Though Sovereign Wealth Funds tend to have longer-term investment horizons, the research made in 2008 revealed that seven least transparent Sovereign Wealth Funds were estimated to account for the half of all holdings. Thus, lack of accountability and transparency evoked concerns whether asset prices could be distorted through non-commercially motivated purchases. (The source: ECB, Occasional Paper Series, No 91/July 2008, The impact of sovereign wealth funds on global financial markets prepared by Roland Beck and Michael Fidora).

Some protective regulations against purely political investment decisions of Sovereign Wealth Funds were mentioned in the draft of Rethinking Global Investment Regulation in the Sovereign Wealth Funds Era prepared by the Dr. Efi Chalamish (02/09/09). Foreign investment may be blocked by national regulations if investment is classified as government-owned entity. Countries may also prohibit foreign investment based on the type of industry in which the invested company operates. Moreover, an individual acquisition may be screened and decisions could be made according to the commercial value and associated risks. Additionally, adopted open market policies could be pursued to ensure that made investment do not serve only to the single foreign country.

Analysing International Economic Law, it could be mentioned the Santiago Principles suggested in 2008. The aim of these principles is to protect state’s interests and increase SWFs’ transparency and accountability. The principles were prepared by the IMF jointly with the World Bank and proposed to adapt on voluntarily bases. However, the other set of rules to avoid adaption of any protectionist measures and be opened to markets policies were
created and accepted voluntary by the OECD which represents states of the leading developed economies.

 

According to the Sovereign Wealth Fund Institute’s data, the 54 SWFs managed over $4.76 trillion in September 2011. The 58% of total funds were set up from oil & gas related sources. The largest owners of the Sovereign Wealth Funds by the region is Asia with 40% of total assets, the second largest region is the Middle East with 35% of total assets and 17% belong to Europe.

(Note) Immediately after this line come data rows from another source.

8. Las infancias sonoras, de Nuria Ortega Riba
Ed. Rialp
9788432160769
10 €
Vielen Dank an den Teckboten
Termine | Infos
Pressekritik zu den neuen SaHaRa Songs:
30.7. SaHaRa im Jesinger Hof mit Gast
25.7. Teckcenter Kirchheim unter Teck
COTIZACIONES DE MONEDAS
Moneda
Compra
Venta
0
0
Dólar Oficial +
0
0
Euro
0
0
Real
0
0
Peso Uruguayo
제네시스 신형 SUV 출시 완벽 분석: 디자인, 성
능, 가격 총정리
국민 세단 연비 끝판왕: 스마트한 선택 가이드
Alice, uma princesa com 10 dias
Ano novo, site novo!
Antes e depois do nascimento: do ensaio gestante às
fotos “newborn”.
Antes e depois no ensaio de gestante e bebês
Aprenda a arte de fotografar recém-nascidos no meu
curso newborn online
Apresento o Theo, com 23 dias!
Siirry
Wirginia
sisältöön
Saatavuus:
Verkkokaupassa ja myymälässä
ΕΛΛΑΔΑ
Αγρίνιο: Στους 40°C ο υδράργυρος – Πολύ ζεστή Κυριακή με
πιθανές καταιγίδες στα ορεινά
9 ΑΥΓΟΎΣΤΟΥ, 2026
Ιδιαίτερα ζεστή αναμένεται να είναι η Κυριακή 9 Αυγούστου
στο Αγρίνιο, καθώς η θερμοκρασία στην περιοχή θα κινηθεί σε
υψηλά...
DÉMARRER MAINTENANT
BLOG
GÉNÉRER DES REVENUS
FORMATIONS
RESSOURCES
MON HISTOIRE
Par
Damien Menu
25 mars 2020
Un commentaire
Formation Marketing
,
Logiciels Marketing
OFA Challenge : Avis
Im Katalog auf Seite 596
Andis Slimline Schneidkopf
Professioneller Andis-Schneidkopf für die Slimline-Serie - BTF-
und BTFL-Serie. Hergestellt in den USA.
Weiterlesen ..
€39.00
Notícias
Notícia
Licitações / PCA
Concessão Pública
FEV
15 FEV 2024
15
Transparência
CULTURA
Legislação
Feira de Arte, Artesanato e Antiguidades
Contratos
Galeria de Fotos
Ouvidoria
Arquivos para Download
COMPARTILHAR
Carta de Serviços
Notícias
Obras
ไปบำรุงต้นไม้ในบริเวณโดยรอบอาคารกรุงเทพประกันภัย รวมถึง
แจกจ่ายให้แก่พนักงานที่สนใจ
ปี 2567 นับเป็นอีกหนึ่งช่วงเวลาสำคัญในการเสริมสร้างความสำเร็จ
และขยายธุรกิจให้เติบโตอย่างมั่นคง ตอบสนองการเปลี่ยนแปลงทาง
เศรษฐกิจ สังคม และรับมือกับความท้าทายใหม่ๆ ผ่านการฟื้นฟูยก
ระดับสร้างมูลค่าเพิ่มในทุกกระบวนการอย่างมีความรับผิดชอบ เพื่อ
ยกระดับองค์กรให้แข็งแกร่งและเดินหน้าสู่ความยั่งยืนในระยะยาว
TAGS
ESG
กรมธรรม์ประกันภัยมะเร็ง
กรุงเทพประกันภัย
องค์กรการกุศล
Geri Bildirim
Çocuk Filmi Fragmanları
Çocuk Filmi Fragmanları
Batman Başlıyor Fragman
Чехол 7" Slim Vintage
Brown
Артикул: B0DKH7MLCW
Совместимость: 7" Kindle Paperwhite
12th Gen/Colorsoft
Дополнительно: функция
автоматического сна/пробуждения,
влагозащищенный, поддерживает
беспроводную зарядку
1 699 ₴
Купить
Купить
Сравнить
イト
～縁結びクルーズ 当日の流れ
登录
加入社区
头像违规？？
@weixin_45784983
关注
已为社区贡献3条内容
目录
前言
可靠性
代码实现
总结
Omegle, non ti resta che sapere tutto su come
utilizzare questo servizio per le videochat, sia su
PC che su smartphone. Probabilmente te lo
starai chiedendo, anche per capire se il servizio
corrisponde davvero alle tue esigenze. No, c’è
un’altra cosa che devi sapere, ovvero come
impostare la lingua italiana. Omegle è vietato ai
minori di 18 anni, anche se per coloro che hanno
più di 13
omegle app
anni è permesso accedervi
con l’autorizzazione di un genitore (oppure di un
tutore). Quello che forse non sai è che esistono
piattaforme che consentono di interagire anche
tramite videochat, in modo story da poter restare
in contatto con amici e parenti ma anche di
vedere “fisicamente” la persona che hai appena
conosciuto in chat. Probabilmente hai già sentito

The 2011 Pregin Sovereign Wealth Fund Review disclosed that the financial assets under SWF’s management grew about 11% during each several years. Consequently, the rising Sovereign Wealth Funds play bigger role in rebalancing of capital flows.

The influence of the Sovereign Wealth Funds on the financial markets and improved regulations may be explored further. However, my attention is already turned on their investment strategies. The Pregin Sovereign Wealth Fund Review reveals that the Investment Portfolio division of Hong Kong Monetary Authority’s Exchange Fund has plans to move into hedge fund investment, having diversified into investments in emerging markets, private equity funds and overseas property in 2010 as a means of increasing returns while Norway’s Government Pension Fund – Global, one of the largest SWFs in the world, is set to complete its first real estate investment in early 2011 and plans to make further investments in the asset class over the course of the year.